WHAT YOU NEED TO DO
If a line in the records below contains the word "message", copy it out.

INFORMATION GIVEN
────────────────
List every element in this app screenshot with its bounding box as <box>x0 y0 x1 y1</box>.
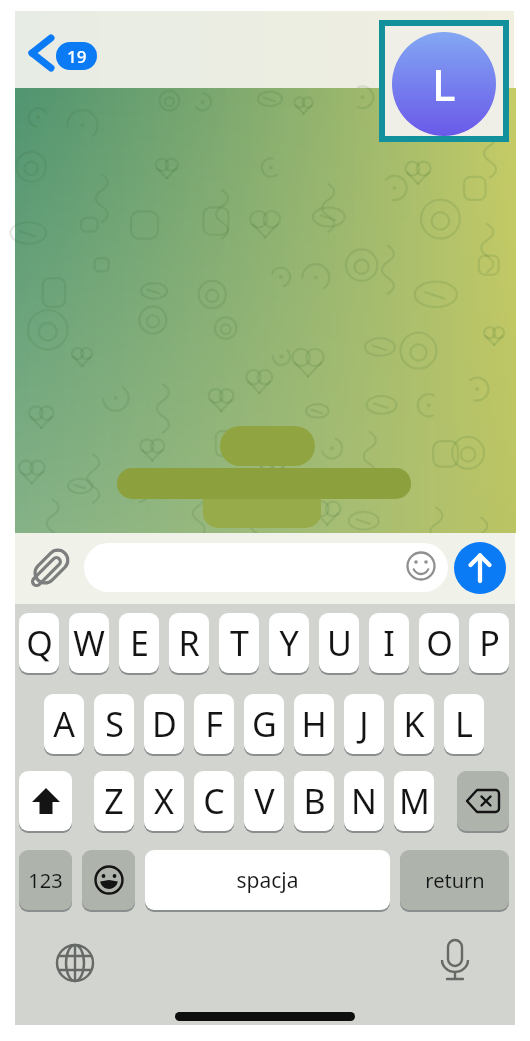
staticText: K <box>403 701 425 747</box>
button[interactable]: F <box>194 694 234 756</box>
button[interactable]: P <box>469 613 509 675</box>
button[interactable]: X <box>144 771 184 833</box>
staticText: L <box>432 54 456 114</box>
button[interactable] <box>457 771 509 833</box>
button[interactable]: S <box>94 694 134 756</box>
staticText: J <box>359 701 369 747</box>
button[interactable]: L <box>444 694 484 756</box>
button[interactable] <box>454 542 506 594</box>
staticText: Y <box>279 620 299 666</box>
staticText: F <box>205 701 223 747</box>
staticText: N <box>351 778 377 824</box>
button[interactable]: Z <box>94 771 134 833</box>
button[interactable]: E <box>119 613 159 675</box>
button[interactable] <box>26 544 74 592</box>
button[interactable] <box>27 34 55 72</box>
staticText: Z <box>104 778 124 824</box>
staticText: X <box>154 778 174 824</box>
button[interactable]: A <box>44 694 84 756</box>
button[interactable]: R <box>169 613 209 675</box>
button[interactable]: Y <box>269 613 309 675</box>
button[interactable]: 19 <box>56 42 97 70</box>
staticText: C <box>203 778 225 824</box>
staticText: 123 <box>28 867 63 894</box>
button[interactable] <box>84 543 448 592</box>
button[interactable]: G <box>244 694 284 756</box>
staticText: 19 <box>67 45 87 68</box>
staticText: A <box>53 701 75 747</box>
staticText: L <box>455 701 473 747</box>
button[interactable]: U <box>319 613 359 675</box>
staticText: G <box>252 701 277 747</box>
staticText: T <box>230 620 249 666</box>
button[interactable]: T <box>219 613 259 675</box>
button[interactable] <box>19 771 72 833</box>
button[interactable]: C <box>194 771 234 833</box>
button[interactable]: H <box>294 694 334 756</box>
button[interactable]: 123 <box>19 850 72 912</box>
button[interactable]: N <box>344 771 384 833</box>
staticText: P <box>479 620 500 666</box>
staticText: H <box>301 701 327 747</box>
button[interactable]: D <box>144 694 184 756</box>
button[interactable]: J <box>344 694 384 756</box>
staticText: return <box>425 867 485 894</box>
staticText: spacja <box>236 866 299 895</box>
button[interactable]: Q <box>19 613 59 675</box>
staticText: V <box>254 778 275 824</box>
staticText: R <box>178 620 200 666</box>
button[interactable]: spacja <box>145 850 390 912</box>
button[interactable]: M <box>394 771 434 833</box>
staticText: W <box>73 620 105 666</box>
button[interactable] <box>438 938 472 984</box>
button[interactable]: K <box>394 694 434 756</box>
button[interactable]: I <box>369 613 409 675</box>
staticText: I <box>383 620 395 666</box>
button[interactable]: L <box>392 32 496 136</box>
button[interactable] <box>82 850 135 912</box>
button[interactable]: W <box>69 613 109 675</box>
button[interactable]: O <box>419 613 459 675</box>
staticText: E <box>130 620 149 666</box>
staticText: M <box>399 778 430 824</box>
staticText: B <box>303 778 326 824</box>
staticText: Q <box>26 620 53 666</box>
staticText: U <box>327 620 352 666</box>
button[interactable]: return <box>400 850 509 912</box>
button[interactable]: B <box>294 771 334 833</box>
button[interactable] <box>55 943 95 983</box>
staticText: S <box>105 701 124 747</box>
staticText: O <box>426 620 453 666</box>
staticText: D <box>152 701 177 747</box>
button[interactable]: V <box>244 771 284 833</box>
────────────────
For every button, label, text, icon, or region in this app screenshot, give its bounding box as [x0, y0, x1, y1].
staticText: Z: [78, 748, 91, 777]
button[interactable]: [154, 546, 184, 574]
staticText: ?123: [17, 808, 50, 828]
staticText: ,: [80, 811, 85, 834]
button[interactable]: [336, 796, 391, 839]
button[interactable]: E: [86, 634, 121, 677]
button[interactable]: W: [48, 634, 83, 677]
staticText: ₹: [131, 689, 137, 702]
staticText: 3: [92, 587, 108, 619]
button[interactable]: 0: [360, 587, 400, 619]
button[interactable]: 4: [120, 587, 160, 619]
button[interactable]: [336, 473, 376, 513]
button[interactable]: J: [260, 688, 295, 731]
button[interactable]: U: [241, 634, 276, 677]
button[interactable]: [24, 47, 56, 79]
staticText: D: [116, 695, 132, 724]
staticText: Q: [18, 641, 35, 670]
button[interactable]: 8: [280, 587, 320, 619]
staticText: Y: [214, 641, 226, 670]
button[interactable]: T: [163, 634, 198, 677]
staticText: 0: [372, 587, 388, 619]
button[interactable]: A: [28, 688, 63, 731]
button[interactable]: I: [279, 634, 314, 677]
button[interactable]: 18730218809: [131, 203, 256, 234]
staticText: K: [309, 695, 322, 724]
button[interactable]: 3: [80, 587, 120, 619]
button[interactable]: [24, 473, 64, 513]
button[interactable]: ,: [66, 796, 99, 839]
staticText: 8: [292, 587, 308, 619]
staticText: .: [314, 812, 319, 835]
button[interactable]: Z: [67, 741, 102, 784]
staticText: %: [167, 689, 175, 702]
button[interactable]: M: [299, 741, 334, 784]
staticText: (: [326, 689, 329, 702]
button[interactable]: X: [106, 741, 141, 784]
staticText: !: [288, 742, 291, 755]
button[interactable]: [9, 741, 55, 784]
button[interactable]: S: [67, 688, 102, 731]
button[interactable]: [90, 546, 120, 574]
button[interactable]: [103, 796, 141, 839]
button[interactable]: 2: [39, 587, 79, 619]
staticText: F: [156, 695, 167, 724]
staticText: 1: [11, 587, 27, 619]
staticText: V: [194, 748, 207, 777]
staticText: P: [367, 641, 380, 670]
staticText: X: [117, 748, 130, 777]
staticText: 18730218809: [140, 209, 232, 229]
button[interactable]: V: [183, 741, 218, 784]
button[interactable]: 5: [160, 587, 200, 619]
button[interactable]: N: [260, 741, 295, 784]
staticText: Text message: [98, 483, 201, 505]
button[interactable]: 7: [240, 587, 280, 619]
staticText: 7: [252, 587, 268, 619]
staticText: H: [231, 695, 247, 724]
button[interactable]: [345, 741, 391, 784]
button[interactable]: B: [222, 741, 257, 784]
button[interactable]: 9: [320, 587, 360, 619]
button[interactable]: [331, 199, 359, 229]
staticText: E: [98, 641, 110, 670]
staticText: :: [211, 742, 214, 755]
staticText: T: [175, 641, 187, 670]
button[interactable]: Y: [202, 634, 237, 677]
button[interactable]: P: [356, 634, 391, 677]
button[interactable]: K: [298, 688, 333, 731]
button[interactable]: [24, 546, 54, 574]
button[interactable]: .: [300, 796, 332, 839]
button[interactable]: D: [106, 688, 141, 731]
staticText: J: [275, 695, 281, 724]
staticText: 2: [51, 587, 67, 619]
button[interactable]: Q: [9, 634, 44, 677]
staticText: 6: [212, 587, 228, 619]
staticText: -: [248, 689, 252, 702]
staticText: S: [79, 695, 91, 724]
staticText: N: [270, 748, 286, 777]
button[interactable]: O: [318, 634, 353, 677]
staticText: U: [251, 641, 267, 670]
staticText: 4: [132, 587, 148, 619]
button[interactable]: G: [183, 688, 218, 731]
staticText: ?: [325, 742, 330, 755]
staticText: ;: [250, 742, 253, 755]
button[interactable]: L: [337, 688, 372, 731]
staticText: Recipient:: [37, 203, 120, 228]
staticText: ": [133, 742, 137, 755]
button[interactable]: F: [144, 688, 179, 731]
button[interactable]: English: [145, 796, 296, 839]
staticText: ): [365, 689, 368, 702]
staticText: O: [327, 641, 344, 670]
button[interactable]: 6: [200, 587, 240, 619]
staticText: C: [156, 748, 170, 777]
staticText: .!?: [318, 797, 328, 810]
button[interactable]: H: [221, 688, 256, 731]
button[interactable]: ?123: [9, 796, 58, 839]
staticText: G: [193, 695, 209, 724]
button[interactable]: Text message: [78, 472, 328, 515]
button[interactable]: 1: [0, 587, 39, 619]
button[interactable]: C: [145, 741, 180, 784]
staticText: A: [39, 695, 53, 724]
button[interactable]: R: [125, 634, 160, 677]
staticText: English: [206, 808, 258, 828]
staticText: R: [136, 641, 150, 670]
────────────────
SOLUTION TO THIS PROBLEM
staticText: Text message: [98, 483, 201, 505]
button[interactable]: Text message: [78, 472, 328, 515]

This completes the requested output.